*** DATASET RECORDS ***

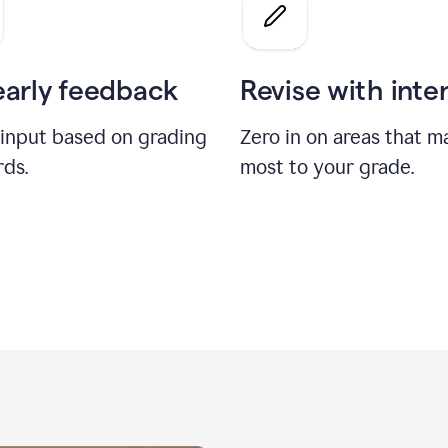
a
grade
on
the
early feedback
Revise with inte
Geology
paper
 input based on grading
Zero in on areas that m
rds.
most to your grade.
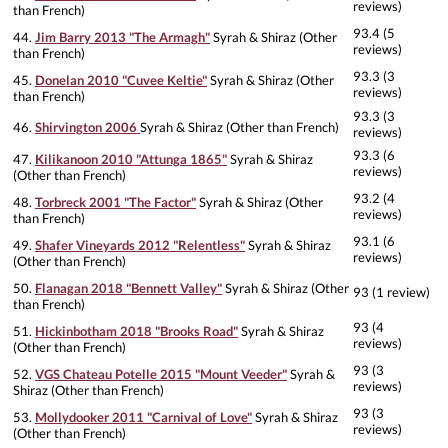
reviews)
than French)
93.4 (5
44.
Jim Barry 2013 "The Armagh"
Syrah & Shiraz (Other
reviews)
than French)
93.3 (3
45.
Donelan 2010 "Cuvee Keltie"
Syrah & Shiraz (Other
reviews)
than French)
93.3 (3
46.
Shirvington 2006
Syrah & Shiraz (Other than French)
reviews)
93.3 (6
47.
Kilikanoon 2010 "Attunga 1865"
Syrah & Shiraz
reviews)
(Other than French)
93.2 (4
48.
Torbreck 2001 "The Factor"
Syrah & Shiraz (Other
reviews)
than French)
93.1 (6
49.
Shafer Vineyards 2012 "Relentless"
Syrah & Shiraz
reviews)
(Other than French)
50.
Flanagan 2018 "Bennett Valley"
Syrah & Shiraz (Other
93 (1 review)
than French)
93 (4
51.
Hickinbotham 2018 "Brooks Road"
Syrah & Shiraz
reviews)
(Other than French)
93 (3
52.
VGS Chateau Potelle 2015 "Mount Veeder"
Syrah &
reviews)
Shiraz (Other than French)
93 (3
53.
Mollydooker 2011 "Carnival of Love"
Syrah & Shiraz
reviews)
(Other than French)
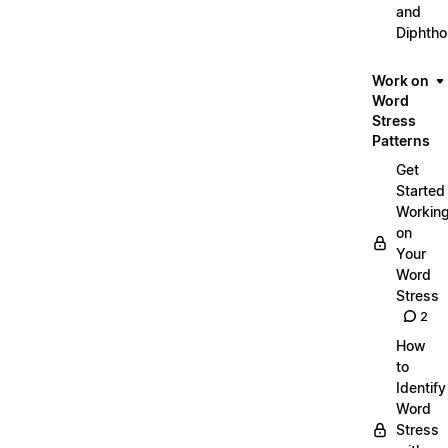
and
Diphth
Work on
Word
Stress
Patterns
Get
Started
Workin
on
Your
Word
Stress
2
How
to
Identify
Word
Stress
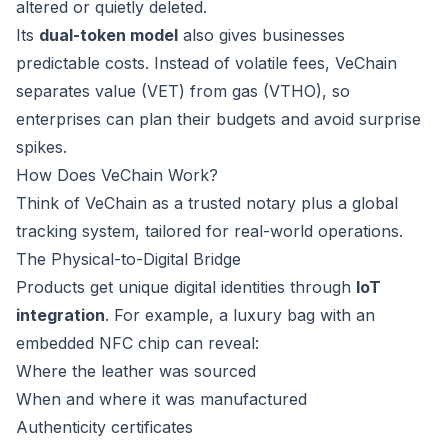
altered or quietly deleted.
Its
dual-token model
also gives businesses
predictable costs. Instead of volatile fees, VeChain
separates value (VET) from gas (VTHO), so
enterprises can plan their budgets and avoid surprise
spikes.
How Does VeChain Work?
Think of VeChain as a trusted notary plus a global
tracking system, tailored for real-world operations.
The Physical-to-Digital Bridge
Products get unique digital identities through
IoT
integration
. For example, a luxury bag with an
embedded NFC chip can reveal:
Where the leather was sourced
When and where it was manufactured
Authenticity certificates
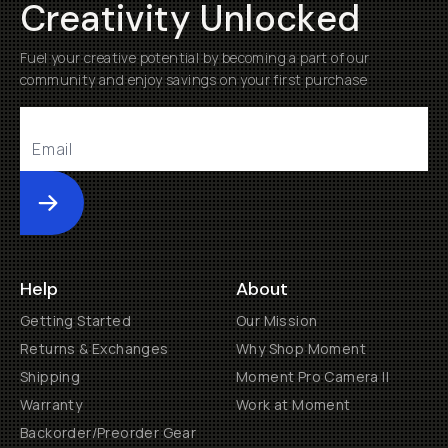
Creativity Unlocked
Fuel your creative potential by becoming a part of our
community and enjoy savings on your first purchase
Submit
Help
About
Getting Started
Our Mission
Returns & Exchanges
Why Shop Moment
Shipping
Moment Pro Camera II
Warranty
Work at Moment
Backorder/Preorder Gear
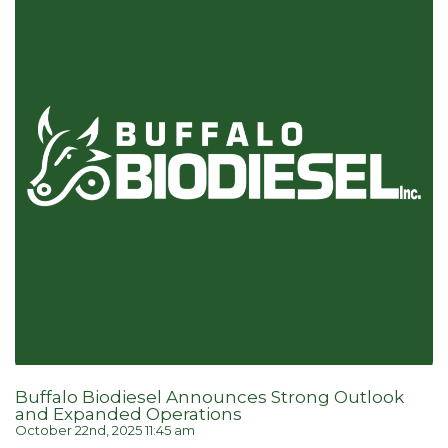
Buffalo Biodiesel Announces Strong Outlook
and Expanded Operations
October 22nd, 2025 11:45 am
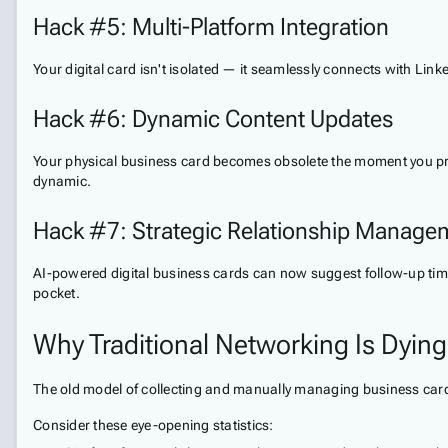
Hack #5: Multi-Platform Integration
Your digital card isn't isolated — it seamlessly connects with Linke
Hack #6: Dynamic Content Updates
Your physical business card becomes obsolete the moment you print
dynamic.
Hack #7: Strategic Relationship Manage
AI-powered digital business cards can now suggest follow-up time
pocket.
Why Traditional Networking Is Dying
The old model of collecting and manually managing business cards 
Consider these eye-opening statistics:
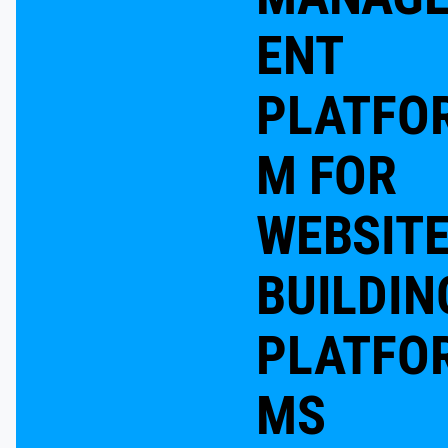
ENT
PLATFO
M FOR
WEBSIT
BUILDIN
PLATFO
MS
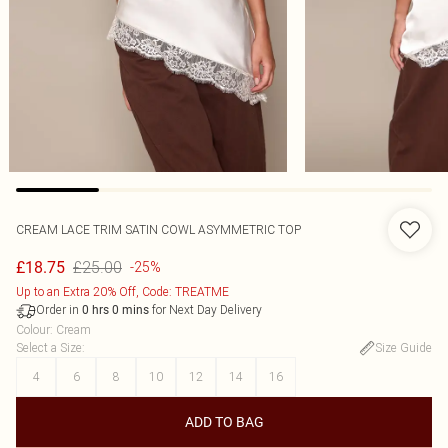
CREAM LACE TRIM SATIN COWL ASYMMETRIC TOP
£25.00
£18.75
-25%
Up to an Extra 20% Off, Code: TREATME
Order in
for Next Day Delivery
0
hrs
0
mins
Colour
:
Cream
Select a Size
:
Size Guide
4
6
8
10
12
14
16
ADD TO BAG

*** End of DATASET RECORDS ***

EXERCISE BRIEF –
Return every entry word for word, minus the pictures.

OUTPUT OF THE TASK –
a
grade
on
the
early feedback
Revise with inte
Geology
paper
 input based on grading
Zero in on areas that m
rds.
most to your grade.
reviews)
than French)
93.4 (5
44.
Jim Barry 2013 "The Armagh"
Syrah & Shiraz (Other
reviews)
than French)
93.3 (3
45.
Donelan 2010 "Cuvee Keltie"
Syrah & Shiraz (Other
reviews)
than French)
93.3 (3
46.
Shirvington 2006
Syrah & Shiraz (Other than French)
reviews)
93.3 (6
47.
Kilikanoon 2010 "Attunga 1865"
Syrah & Shiraz
reviews)
(Other than French)
93.2 (4
48.
Torbreck 2001 "The Factor"
Syrah & Shiraz (Other
reviews)
than French)
93.1 (6
49.
Shafer Vineyards 2012 "Relentless"
Syrah & Shiraz
reviews)
(Other than French)
50.
Flanagan 2018 "Bennett Valley"
Syrah & Shiraz (Other
93 (1 review)
than French)
93 (4
51.
Hickinbotham 2018 "Brooks Road"
Syrah & Shiraz
reviews)
(Other than French)
93 (3
52.
VGS Chateau Potelle 2015 "Mount Veeder"
Syrah &
reviews)
Shiraz (Other than French)
93 (3
53.
Mollydooker 2011 "Carnival of Love"
Syrah & Shiraz
reviews)
(Other than French)
and
Diphth
Work on
Word
Stress
Patterns
Get
Started
Workin
on
Your
Word
Stress
2
How
to
Identify
Word
Stress
altered or quietly deleted.
Its
dual-token model
also gives businesses
predictable costs. Instead of volatile fees, VeChain
separates value (VET) from gas (VTHO), so
enterprises can plan their budgets and avoid surprise
spikes.
How Does VeChain Work?
Think of VeChain as a trusted notary plus a global
tracking system, tailored for real-world operations.
The Physical-to-Digital Bridge
Products get unique digital identities through
IoT
integration
. For example, a luxury bag with an
embedded NFC chip can reveal:
Where the leather was sourced
When and where it was manufactured
Authenticity certificates
Creativity Unlocked
Fuel your creative potential by becoming a part of our
community and enjoy savings on your first purchase
Submit
Help
About
Getting Started
Our Mission
Returns & Exchanges
Why Shop Moment
Shipping
Moment Pro Camera II
Warranty
Work at Moment
Backorder/Preorder Gear
Buffalo Biodiesel Announces Strong Outlook
and Expanded Operations
October 22nd, 2025 11:45 am
Hack #5: Multi-Platform Integration
Your digital card isn't isolated — it seamlessly connects with Linke
Hack #6: Dynamic Content Updates
Your physical business card becomes obsolete the moment you print
dynamic.
Hack #7: Strategic Relationship Manage
AI-powered digital business cards can now suggest follow-up time
pocket.
Why Traditional Networking Is Dying
The old model of collecting and manually managing business cards 
Consider these eye-opening statistics:
ENT
PLATFO
M FOR
WEBSIT
BUILDIN
PLATFO
MS
CREAM LACE TRIM SATIN COWL ASYMMETRIC TOP
£25.00
£18.75
-25%
Up to an Extra 20% Off, Code: TREATME
Order in
for Next Day Delivery
0
hrs
0
mins
Colour
:
Cream
Select a Size
:
Size Guide
4
6
8
10
12
14
16
ADD TO BAG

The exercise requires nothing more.